To see the shape of dispersion and count of fragments being dispersed enable the Show Fragments check box.

After each change you make press Apply Changes to calculate warhead performance, these are shown on the graph area on the bottom of the screen.

The following graphs are available for warhead performace:

• Time (sec) versus Distance (m) for blasted fragments.
• Peak Overpressure (psi) versus Distance (m) for shock wave.
• Dynamic Pressure (psi) versus Distance (m) for shock wave.
• Fragmentation Speed (m/sec) versus Distance (m).
• Fragmentation Energy (kilo joul) versus Distance (m).
• Fragmentation Density (1/square meter) versus Distance (m).

Although the program does not check the damage criteria upon the target, it is recommended that the fragment has enough energy to damage the target, for penetrating and exploding target warheads, a minimum of 80 kj is required, so you must aim your design at this number.

To adjust fragmentation energy you can adjust the mass of fragment, and also adjust the ratio between weight of exposive material and weight of the metal shell, the higher this ratio will be the closer the speed of the fragment will be to the speed of expanding gasses thereby acheiving maximum speed and energy.

For further reading see:

http://fas.org/man/dod-101/navy/docs/es310/warheads/Warheads.htm

http://fas.org/man/dod-101/navy/docs/es310/dam_crit/dam_crit.htm

Fuse Design :

The fuse in Rocket Simulator is an electro optical proximity fuse, which fires a beam ahead of missile in an angle to missile axis, this allows the target to be detected will before it passes over the missile.

In addition, a delay between time of detection and time of explosion can be set, although a few milliseconds this delay is very important, so that the fragments narrow beam hits the target exactly as it passes over the missile.

It is also assumed that the fusing system can measure the closing speed between target and missile and adjust its fuse delay accordingly, this enables the missile to intercet targets at a wide range of closing speeds and successfully kill them with fragments from the its warhead.

You can adjust the fusing system of your missile and inspect various intercept speeds and angles using the Fuse Design screen, press the Fuse button on the missile design screen to see the following screen:

The fuse is directly linked to the warhead of your missile, it uses its killing distance, fragment speed, expansion ratio and axial length for determining the fragmentation zone that you see painted in red on this screen.

For this reason fuse and warhead are always saved together, so when you save a fuse you also save a warhead and vise versa.

How the fuse works:

To understand the function of the fusing screen turn off the Automatic Fuse Delay, now you can see the effect of closing speed, missile speed and target speed upon the zone of tagret position and fragment position at the moment of impact.

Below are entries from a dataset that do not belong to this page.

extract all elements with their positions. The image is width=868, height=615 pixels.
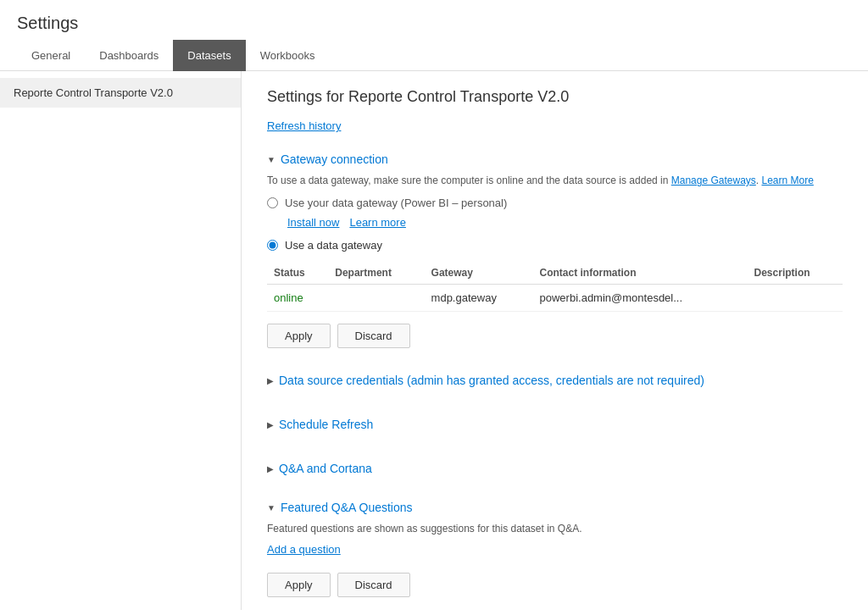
tab-dashboards[interactable]: Dashboards bbox=[85, 40, 173, 71]
col-department: Department bbox=[328, 262, 424, 285]
gateway-section-title: Gateway connection bbox=[281, 152, 388, 166]
tabs-bar: General Dashboards Datasets Workbooks bbox=[0, 40, 868, 71]
featured-qa-section: ▼ Featured Q&A Questions Featured questi… bbox=[267, 501, 843, 597]
manage-gateways-link[interactable]: Manage Gateways bbox=[671, 175, 756, 186]
gateway-apply-button[interactable]: Apply bbox=[267, 324, 331, 348]
schedule-refresh-section: ▶ Schedule Refresh bbox=[267, 413, 843, 436]
data-source-header[interactable]: ▶ Data source credentials (admin has gra… bbox=[267, 368, 843, 392]
featured-qa-button-group: Apply Discard bbox=[267, 573, 843, 597]
personal-gateway-links: Install now Learn more bbox=[287, 216, 843, 229]
table-row[interactable]: online mdp.gateway powerbi.admin@montesd… bbox=[267, 285, 843, 312]
page-title: Settings bbox=[17, 14, 851, 33]
schedule-refresh-header[interactable]: ▶ Schedule Refresh bbox=[267, 413, 843, 436]
gateway-name: mdp.gateway bbox=[425, 285, 533, 312]
featured-qa-discard-button[interactable]: Discard bbox=[337, 573, 410, 597]
tab-general[interactable]: General bbox=[17, 40, 85, 71]
gateway-discard-button[interactable]: Discard bbox=[337, 324, 410, 348]
sidebar-item-dataset[interactable]: Reporte Control Transporte V2.0 bbox=[0, 78, 241, 108]
add-question-link[interactable]: Add a question bbox=[267, 543, 341, 556]
refresh-history-section: Refresh history bbox=[267, 119, 843, 132]
tab-datasets[interactable]: Datasets bbox=[173, 40, 245, 71]
radio-personal-gateway[interactable] bbox=[267, 197, 278, 208]
featured-qa-title: Featured Q&A Questions bbox=[281, 501, 413, 514]
install-now-link[interactable]: Install now bbox=[287, 216, 339, 229]
radio-use-gateway[interactable] bbox=[267, 240, 278, 251]
data-source-collapse-icon: ▶ bbox=[267, 376, 274, 385]
gateway-collapse-icon: ▼ bbox=[267, 155, 275, 164]
qa-cortana-section: ▶ Q&A and Cortana bbox=[267, 457, 843, 480]
featured-qa-collapse-icon: ▼ bbox=[267, 503, 275, 512]
main-content: Settings for Reporte Control Transporte … bbox=[242, 71, 868, 610]
radio-use-gateway-label: Use a data gateway bbox=[285, 239, 382, 252]
data-source-section: ▶ Data source credentials (admin has gra… bbox=[267, 368, 843, 392]
featured-qa-header[interactable]: ▼ Featured Q&A Questions bbox=[267, 501, 843, 514]
tab-workbooks[interactable]: Workbooks bbox=[246, 40, 330, 71]
radio-personal-option: Use your data gateway (Power BI – person… bbox=[267, 197, 843, 209]
data-source-title: Data source credentials (admin has grant… bbox=[279, 374, 704, 387]
gateway-table: Status Department Gateway Contact inform… bbox=[267, 262, 843, 312]
col-status: Status bbox=[267, 262, 328, 285]
col-contact: Contact information bbox=[533, 262, 748, 285]
gateway-connection-header[interactable]: ▼ Gateway connection bbox=[267, 152, 843, 166]
featured-qa-description: Featured questions are shown as suggesti… bbox=[267, 523, 843, 535]
gateway-button-group: Apply Discard bbox=[267, 324, 843, 348]
gateway-status: online bbox=[267, 285, 328, 312]
gateway-department bbox=[328, 285, 424, 312]
schedule-collapse-icon: ▶ bbox=[267, 420, 274, 429]
radio-use-gateway-option: Use a data gateway bbox=[267, 239, 843, 252]
learn-more-link-2[interactable]: Learn more bbox=[349, 216, 405, 229]
learn-more-link-1[interactable]: Learn More bbox=[761, 175, 813, 186]
col-description: Description bbox=[748, 262, 843, 285]
gateway-description: To use a data gateway, make sure the com… bbox=[267, 175, 843, 186]
qa-cortana-header[interactable]: ▶ Q&A and Cortana bbox=[267, 457, 843, 480]
sidebar: Reporte Control Transporte V2.0 bbox=[0, 71, 242, 610]
qa-collapse-icon: ▶ bbox=[267, 464, 274, 474]
featured-qa-apply-button[interactable]: Apply bbox=[267, 573, 331, 597]
gateway-connection-section: ▼ Gateway connection To use a data gatew… bbox=[267, 152, 843, 348]
gateway-contact: powerbi.admin@montesdel... bbox=[533, 285, 748, 312]
content-title: Settings for Reporte Control Transporte … bbox=[267, 88, 843, 106]
gateway-desc bbox=[748, 285, 843, 312]
radio-personal-label: Use your data gateway (Power BI – person… bbox=[285, 197, 507, 209]
qa-cortana-title: Q&A and Cortana bbox=[279, 462, 372, 475]
schedule-refresh-title: Schedule Refresh bbox=[279, 418, 373, 431]
col-gateway: Gateway bbox=[425, 262, 533, 285]
refresh-history-link[interactable]: Refresh history bbox=[267, 119, 341, 132]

In this image above, you see on the horizontal axis the position of your missile at the moment of target detection ( at the origin ) and at the moment of warhead detonation, since that moment the fragments travel perpendicular to the missile's flight path at the speeds detemined by the warhead.

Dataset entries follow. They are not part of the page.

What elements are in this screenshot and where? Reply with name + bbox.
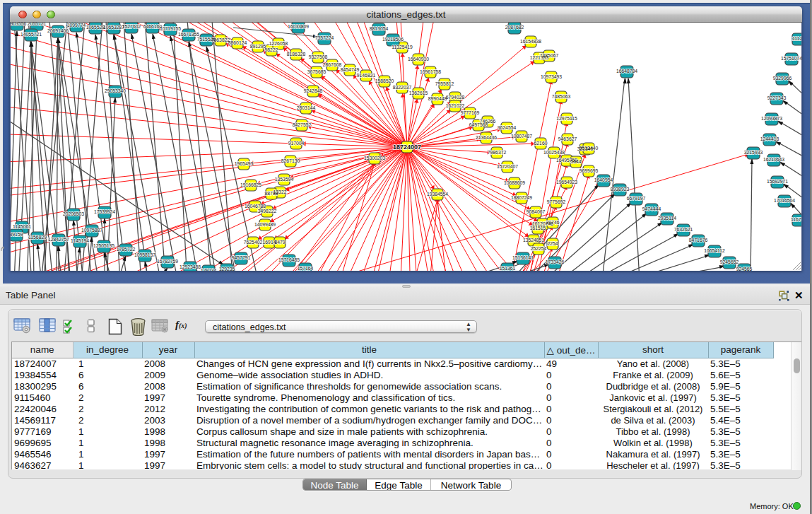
svg-text:2254: 2254 — [547, 241, 558, 246]
svg-text:252254: 252254 — [531, 246, 547, 251]
svg-text:8479: 8479 — [274, 240, 285, 245]
svg-text:14055721: 14055721 — [20, 32, 42, 37]
svg-text:16154838: 16154838 — [520, 39, 541, 44]
svg-text:1145061: 1145061 — [13, 224, 31, 229]
svg-text:9513440: 9513440 — [579, 146, 599, 151]
svg-text:9227343: 9227343 — [767, 95, 787, 100]
svg-text:2935114: 2935114 — [658, 216, 676, 221]
svg-text:1226058: 1226058 — [269, 41, 288, 46]
svg-text:151361: 151361 — [500, 266, 516, 271]
svg-text:6497568: 6497568 — [469, 122, 488, 127]
svg-text:1640954: 1640954 — [594, 177, 613, 182]
svg-text:10688609: 10688609 — [504, 180, 525, 185]
svg-text:12975115: 12975115 — [556, 116, 577, 121]
svg-text:917004: 917004 — [288, 141, 305, 146]
svg-text:129234: 129234 — [201, 268, 217, 271]
svg-text:8990448: 8990448 — [428, 96, 447, 101]
svg-text:21364436: 21364436 — [476, 135, 497, 140]
svg-text:8471676: 8471676 — [689, 238, 708, 243]
svg-text:8938923: 8938923 — [611, 187, 630, 192]
svg-text:3675685: 3675685 — [307, 69, 326, 74]
svg-text:1065528: 1065528 — [86, 25, 105, 30]
svg-text:6794028: 6794028 — [446, 95, 465, 100]
svg-text:7955812: 7955812 — [435, 81, 454, 86]
svg-text:29053340: 29053340 — [105, 88, 126, 93]
svg-text:3498222: 3498222 — [258, 209, 277, 214]
svg-text:11122: 11122 — [792, 36, 801, 41]
svg-text:15692971: 15692971 — [767, 179, 788, 184]
svg-text:62160: 62160 — [534, 141, 548, 146]
svg-text:18807249: 18807249 — [511, 195, 532, 200]
svg-text:7485063: 7485063 — [552, 94, 571, 99]
svg-text:9474444: 9474444 — [642, 206, 661, 211]
svg-text:1362615: 1362615 — [409, 90, 428, 95]
svg-text:891295: 891295 — [250, 44, 266, 49]
svg-text:16782759: 16782759 — [157, 259, 178, 264]
svg-text:10975887: 10975887 — [81, 228, 102, 233]
svg-text:9242848: 9242848 — [304, 88, 323, 93]
svg-text:1965493: 1965493 — [235, 161, 254, 166]
svg-text:7986372: 7986372 — [488, 150, 507, 155]
svg-text:161515: 161515 — [530, 226, 546, 230]
svg-text:2803144: 2803144 — [297, 105, 316, 110]
svg-text:16033809: 16033809 — [288, 24, 309, 29]
svg-text:20691406: 20691406 — [47, 28, 69, 33]
svg-text:1244418: 1244418 — [760, 136, 779, 141]
svg-text:16961758: 16961758 — [420, 69, 441, 74]
svg-text:1353594: 1353594 — [275, 177, 294, 182]
svg-text:12923488: 12923488 — [180, 264, 201, 269]
svg-text:5644: 5644 — [570, 159, 581, 164]
svg-text:9146821: 9146821 — [357, 73, 376, 78]
svg-text:8427552: 8427552 — [293, 122, 312, 127]
svg-text:15136141: 15136141 — [512, 255, 534, 260]
svg-text:19218506: 19218506 — [382, 37, 404, 42]
svg-text:9775692: 9775692 — [547, 199, 566, 204]
svg-text:14099489: 14099489 — [254, 222, 276, 227]
svg-text:10973493: 10973493 — [541, 74, 562, 79]
svg-text:16648784: 16648784 — [616, 69, 637, 74]
svg-text:1527602: 1527602 — [122, 24, 141, 29]
svg-text:8322037: 8322037 — [393, 85, 412, 90]
svg-text:7515526: 7515526 — [197, 37, 216, 42]
svg-text:8813054: 8813054 — [370, 26, 389, 31]
svg-text:1099774: 1099774 — [67, 23, 86, 28]
svg-text:10653287: 10653287 — [103, 25, 124, 30]
svg-text:9699695: 9699695 — [579, 168, 599, 173]
svg-text:8860124: 8860124 — [228, 40, 247, 45]
svg-text:16640910: 16640910 — [408, 57, 429, 62]
svg-text:12505135: 12505135 — [93, 243, 114, 248]
svg-text:7357224: 7357224 — [315, 35, 334, 40]
svg-text:1588520: 1588520 — [375, 78, 394, 83]
svg-text:13524851: 13524851 — [523, 238, 544, 243]
svg-text:10807487: 10807487 — [511, 134, 532, 139]
svg-text:9457791: 9457791 — [232, 255, 251, 260]
svg-text:15300203: 15300203 — [364, 156, 385, 160]
svg-text:19384554: 19384554 — [427, 192, 448, 197]
svg-text:9084067: 9084067 — [526, 209, 546, 214]
svg-text:3624554: 3624554 — [498, 125, 517, 130]
svg-text:6679197: 6679197 — [627, 196, 646, 201]
svg-text:19166825: 19166825 — [240, 182, 261, 187]
svg-text:10654112: 10654112 — [704, 248, 725, 253]
svg-text:116753: 116753 — [791, 217, 801, 222]
svg-text:8267130: 8267130 — [281, 158, 300, 163]
svg-text:20206503: 20206503 — [63, 211, 84, 216]
svg-text:16671355: 16671355 — [178, 32, 199, 37]
svg-text:16046788: 16046788 — [245, 204, 266, 209]
svg-text:12093873: 12093873 — [761, 116, 782, 121]
svg-text:17016504: 17016504 — [774, 198, 795, 203]
svg-text:19654923: 19654923 — [556, 180, 577, 185]
svg-text:9245652: 9245652 — [720, 259, 739, 264]
svg-text:924565: 924565 — [736, 267, 753, 271]
svg-text:98222: 98222 — [265, 47, 278, 52]
svg-text:88788: 88788 — [265, 191, 278, 196]
svg-text:1785722: 1785722 — [117, 247, 136, 252]
svg-text:15720407: 15720407 — [497, 164, 518, 169]
svg-text:2087682: 2087682 — [505, 25, 524, 30]
svg-text:18724007: 18724007 — [393, 144, 421, 151]
svg-text:15716485: 15716485 — [278, 257, 300, 262]
svg-text:8186328: 8186328 — [287, 52, 306, 57]
svg-text:7632621: 7632621 — [674, 227, 693, 232]
svg-text:8454749: 8454749 — [341, 67, 360, 72]
svg-text:9327508: 9327508 — [309, 54, 328, 59]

Adjust the missile speed only using the panel on the right side of the screen, and see how the fragmentation zone gets shifted forwards, this is due to the addition of missile's axial speed to the normal speed of the fragments ( perpendicular to missile's axis ).

Also, if there is a fuse delay, the red zone is shifted forwards as the fuse delay multiplied by missile speed gives distance travelled by missile from moment of detection to moment of exploding the warhead.

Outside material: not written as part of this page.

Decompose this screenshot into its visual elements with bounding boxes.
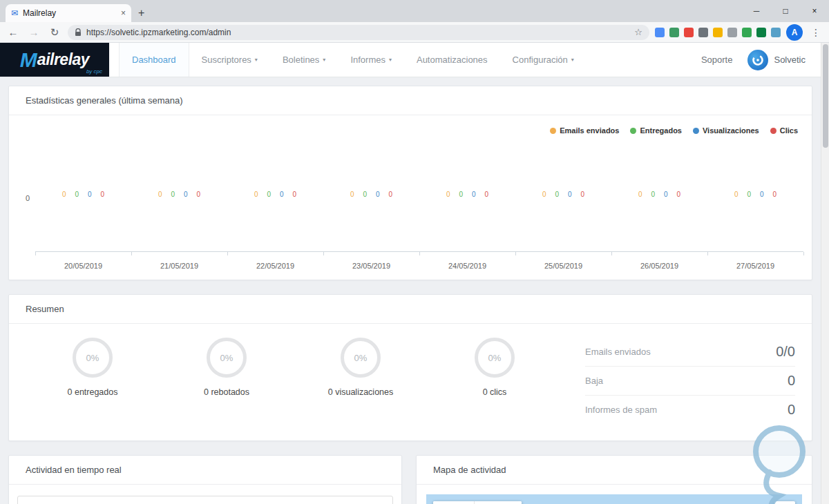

Now try to change only the fuse delay to better understand this shift, as you increase the fuse delay the red zone gets shifted forward towards the target zone painted in yellow.

You can also adjust the target speed alone, and see how the yellow zone gets shifted back towards the missile, this is because the target speed multiplied by fuse delay gives distance travelled by the target towards the missile.

The reason the fuze beam is tilted forwards, is to provide extra time for the fuse to detect the target and react, and for the fragments to impact the target.

When the closing speed is low this is not a problem, since the framents travel much faster than the target, however for fast moving tagrets you may need all the time you can get to make the fragments hit the target, and this can only be acheived by giving the missile an early warning of the coming target.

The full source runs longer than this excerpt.